Afam Onyema: Building a hospital in Africa
Outfitted with degrees from Harvard University and Stanford Law, Onyema turned down jobs from prestigious law firms to build a hospital on the other side of the world.
Fri, Apr 13, 2012 at 12:07 PM
LAWYER TURNED ALTRUIST: Afam Onyema was spurred to build hospitals in Nigeria following a speech from U2 frontman Bono at Harvard's 2001 Class Day. (Photo via Facebook)
Afam Onyema walks the talk. Puts his money where is mouth is. However you want to put it, Onyema has given up so he can give.
In 2006 — outfitted with degrees from Harvard University and Stanford Law School — Onyema turned down jobs from prestigious law firms with starting salaries of $160,000 to build a hospital on the other side of the world. Onyema became chief operating officer of the GEANCO Foundation, founded in 2005 by his father, Godwin Onyema, who has been an obstetrician/gynecologist in Chicago since 1974.
Born and raised in Chicago, Onyema’s ties to Nigeria were limited to three trips to visit family over two decades. Still, it was easy to make the commitment to building a hospital there, he says.
“There were two forces driving me to make this decision,” Onyema says. “One, my father talking about his dream over the years.
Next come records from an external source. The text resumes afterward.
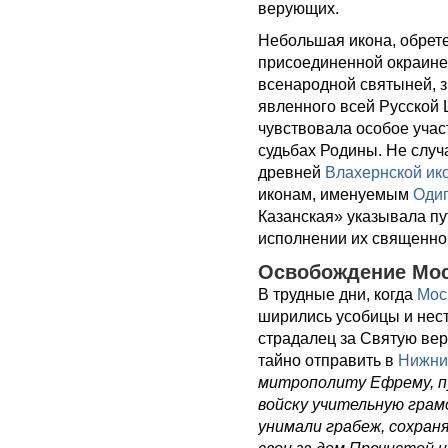
верующих.
Небольшая икона, обрет
присоединенной окраине 
всенародной святыней, 
явленного всей Русской 
чувствовала особое уча
судьбах Родины. Не случ
древней
Влахернской ик
иконам, именуемым
Одиг
Казанская» указывала пу
исполнении их священног
Освобождение Мос
В трудные дни, когда
Мос
ширились усобицы и нес
страдалец за Святую вер
тайно отправить в
Нижни
митрополиту Ефрему, пу
войску учительную грамо
унимали грабеж, сохран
Two, a general awakening about having a life of meaning beyond making money and achieving power.”
Onyema credits that awakening to “a most amazing speech” by U2 front man Bono at the 2001 Class Day speech.
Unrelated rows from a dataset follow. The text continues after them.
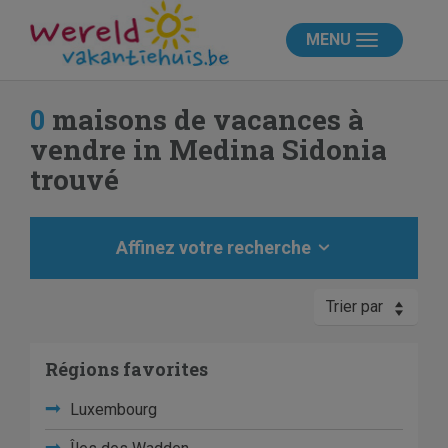
MENU
0
maisons de vacances à
vendre in Medina Sidonia
trouvé
Affinez votre recherche
Trier par
Régions favorites
Luxembourg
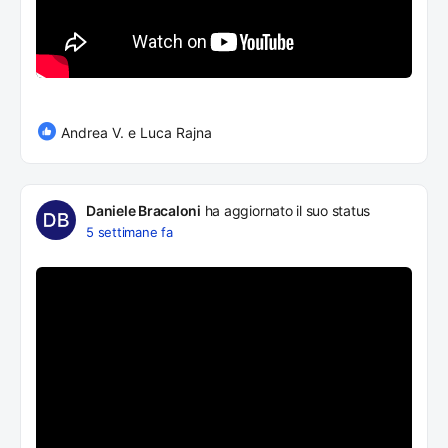
Andrea V. e Luca Rajna
Daniele Bracaloni
ha aggiornato il suo status
5 settimane fa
Fast-forward a decade and plans for the Augustine Memorial Hospital – named after Onyema’s grandfather – in southeast Nigeria are nearing the tangible stage.
“We hope to break ground in late 2013,” Onyema says.
The first phase of construction – a $5 million project – will include a treatment center for AIDS, malaria and infectious diseases, a maternity clinic, a pediatric clinic, an outpatient facility and a state-of-the-art orthopedic center. The first phase also requires construction of basic infrastructure – a reliable source of electricity, wells for clean water and housing for staff.
“We’re talking now to solar panel companies,” Onyema says. “We’re thinking of ways to make this Nigeria’s first green hospital.”
Plans for subsequent phases of construction include a 100-bed hospital with medical, surgical and intensive care units, a cardiac care center, an emergency room, a pharmacy and laboratory services.
Medical missions to Nigeria – bringing doctors, nurses and supplies to serve patients – have served practical ends as well as humanitarian ends, helping Onyema sort out the logistics of providing medical care. The last mission included performing hip and knee replacements. Bringing quality orthopedic care to this part of West Africa is personal for Onyema.
“I’ve had several sports-related orthopedic procedures on my knees and shoulders,” says the former Harvard linebacker.
Once the hospital is built, Onyema hopes to attract some of the $900 million spent each year on overseas health care by the wealthy in the oil-rich nation.